(Collected data entries)
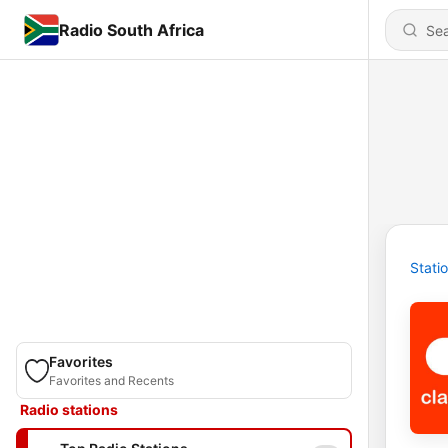
Radio South Africa
Stati
Favorites
Favorites and Recents
Radio stations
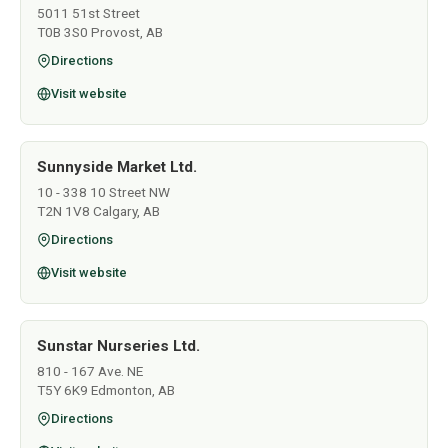
5011 51st Street
T0B 3S0 Provost, AB
Directions
Visit website
Sunnyside Market Ltd.
10 - 338 10 Street NW
T2N 1V8 Calgary, AB
Directions
Visit website
Sunstar Nurseries Ltd.
810 - 167 Ave. NE
T5Y 6K9 Edmonton, AB
Directions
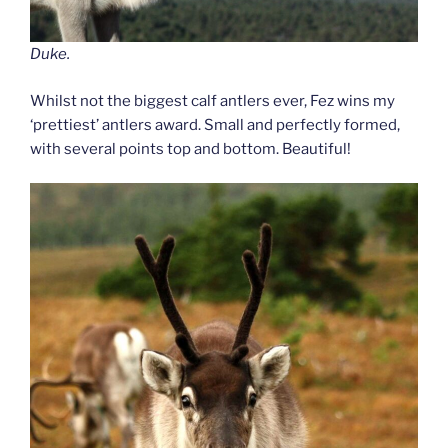
Duke.
Whilst not the biggest calf antlers ever, Fez wins my
‘prettiest’ antlers award. Small and perfectly formed,
with several points top and bottom. Beautiful!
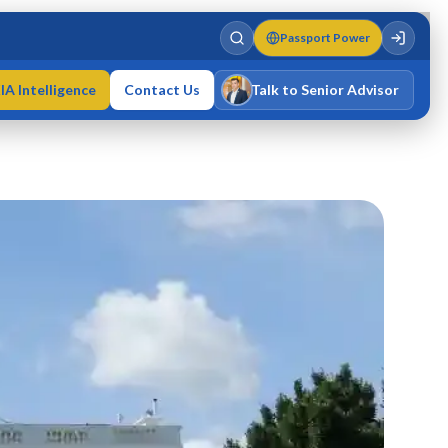
Passport Power
IA Intelligence
Contact Us
Talk to Senior Advisor
Varun Singh
MD · Fellow IMC · Cert IMC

**BRIEF**
Output only the lines above from the one containing "5011 51st Street" to the one containing "antlers award. Small", both included, exactly as written and with no pictures.

**WRITTEN SOLUTION**
5011 51st Street
T0B 3S0 Provost, AB
Directions
Visit website
Sunnyside Market Ltd.
10 - 338 10 Street NW
T2N 1V8 Calgary, AB
Directions
Visit website
Sunstar Nurseries Ltd.
810 - 167 Ave. NE
T5Y 6K9 Edmonton, AB
Directions
Duke.
Whilst not the biggest calf antlers ever, Fez wins my
‘prettiest’ antlers award. Small and perfectly formed,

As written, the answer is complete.